[Data records]
──────
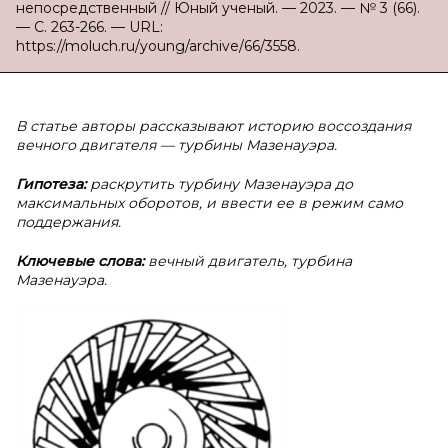
непосредственный // Юный ученый. — 2023. — № 3 (66).
— С. 263-266. — URL:
https://moluch.ru/young/archive/66/3558.
В статье авторы рассказывают историю воссоздания
вечного двигателя — турбины Мазенауэра.
Гипотеза:
раскрутить турбину Мазенауэра до
максимальных оборотов, и ввести ее в режим само
поддержания.
Ключевые слова:
вечный двигатель, турбина
Мазенауэра.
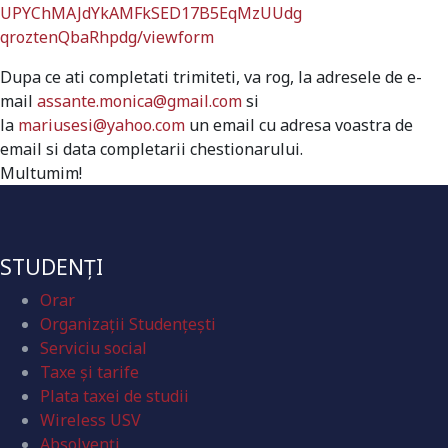
UPYChMAJdYkAMFkSED17B5EqMzUUdg
qroztenQbaRhpdg/viewform
Dupa ce ati completati trimiteti, va rog, la adresele de e-
mail
assante.monica@gmail.com
si
la
mariusesi@yahoo.com
un email cu adresa voastra de
email si data completarii chestionarului.
Multumim!
STUDENȚI
Orar
Organizaţii Studenţeşti
Serviciu social
Taxe și tarife
Plata taxei de studii
Wireless USV
Absolvenţi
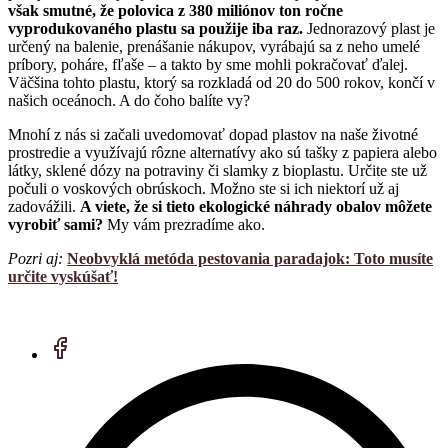
však smutné, že polovica z 380 miliónov ton ročne
vyprodukovaného plastu sa použije iba raz.
Jednorazový plast je
určený na balenie, prenášanie nákupov, vyrábajú sa z neho umelé
príbory, poháre, fľaše – a takto by sme mohli pokračovať ďalej.
Väčšina tohto plastu, ktorý sa rozkladá od 20 do 500 rokov, končí v
našich oceánoch. A do čoho balíte vy?
Mnohí z nás si začali uvedomovať dopad plastov na naše životné
prostredie a využívajú rôzne alternatívy ako sú tašky z papiera alebo
látky, sklené dózy na potraviny či slamky z bioplastu. Určite ste už
počuli o voskových obrúskoch. Možno ste si ich niektorí už aj
zadovážili.
A viete, že si tieto ekologické náhrady obalov môžete
vyrobiť sami?
My vám prezradíme ako.
Pozri aj:
Neobvyklá metóda pestovania paradajok: Toto musíte
určite vyskúšať!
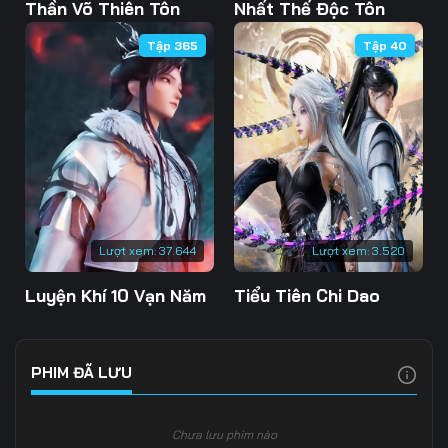
Tập 103
Tập 104
Tập 105
Thần Võ Thiên Tôn
Nhất Thế Độc Tôn
Tập 365
Tập 40
Tập 106
Tập 107
Tập 108
Tập 109
Tập 110
Tập 111
Tập 112
Tập 113
Tập 114
Tập 115
Tập 116
Tập 117
Tập 118
Tập 119
Tập 120
Lượt xem:
37.644
Lượt xem:
3.520
Tập 121
Tập 122
Tập 123
Luyện Khí 10 Vạn Năm
Tiểu Tiên Chi Dao
Tập 124
Tập 125
Tập 126
Tập 127
Tập 128
Tập 129
PHIM ĐÃ LƯU
Tập 130
Tập 131
Tập 132
Chưa lưu phim nào
Tập 133
Tập 134
Tập 135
──────
--- Work task ---
Leaving out the pictures, return the records exactly as given.

--- Written answer ---
непосредственный // Юный ученый. — 2023. — № 3 (66).
— С. 263-266. — URL:
https://moluch.ru/young/archive/66/3558.
В статье авторы рассказывают историю воссоздания
вечного двигателя — турбины Мазенауэра.
Гипотеза:
раскрутить турбину Мазенауэра до
максимальных оборотов, и ввести ее в режим само
поддержания.
Ключевые слова:
вечный двигатель, турбина
Мазенауэра.
UPYChMAJdYkAMFkSED17B5EqMzUUdg
qroztenQbaRhpdg/viewform
Dupa ce ati completati trimiteti, va rog, la adresele de e-
mail
assante.monica@gmail.com
si
la
mariusesi@yahoo.com
un email cu adresa voastra de
email si data completarii chestionarului.
Multumim!
STUDENȚI
Orar
Organizaţii Studenţeşti
Serviciu social
Taxe și tarife
Plata taxei de studii
Wireless USV
Absolvenţi
však smutné, že polovica z 380 miliónov ton ročne
vyprodukovaného plastu sa použije iba raz.
Jednorazový plast je
určený na balenie, prenášanie nákupov, vyrábajú sa z neho umelé
príbory, poháre, fľaše – a takto by sme mohli pokračovať ďalej.
Väčšina tohto plastu, ktorý sa rozkladá od 20 do 500 rokov, končí v
našich oceánoch. A do čoho balíte vy?
Mnohí z nás si začali uvedomovať dopad plastov na naše životné
prostredie a využívajú rôzne alternatívy ako sú tašky z papiera alebo
látky, sklené dózy na potraviny či slamky z bioplastu. Určite ste už
počuli o voskových obrúskoch. Možno ste si ich niektorí už aj
zadovážili.
A viete, že si tieto ekologické náhrady obalov môžete
vyrobiť sami?
My vám prezradíme ako.
Pozri aj:
Neobvyklá metóda pestovania paradajok: Toto musíte
určite vyskúšať!
Tập 103
Tập 104
Tập 105
Thần Võ Thiên Tôn
Nhất Thế Độc Tôn
Tập 365
Tập 40
Tập 106
Tập 107
Tập 108
Tập 109
Tập 110
Tập 111
Tập 112
Tập 113
Tập 114
Tập 115
Tập 116
Tập 117
Tập 118
Tập 119
Tập 120
Lượt xem:
37.644
Lượt xem:
3.520
Tập 121
Tập 122
Tập 123
Luyện Khí 10 Vạn Năm
Tiểu Tiên Chi Dao
Tập 124
Tập 125
Tập 126
Tập 127
Tập 128
Tập 129
PHIM ĐÃ LƯU
Tập 130
Tập 131
Tập 132
Chưa lưu phim nào
Tập 133
Tập 134
Tập 135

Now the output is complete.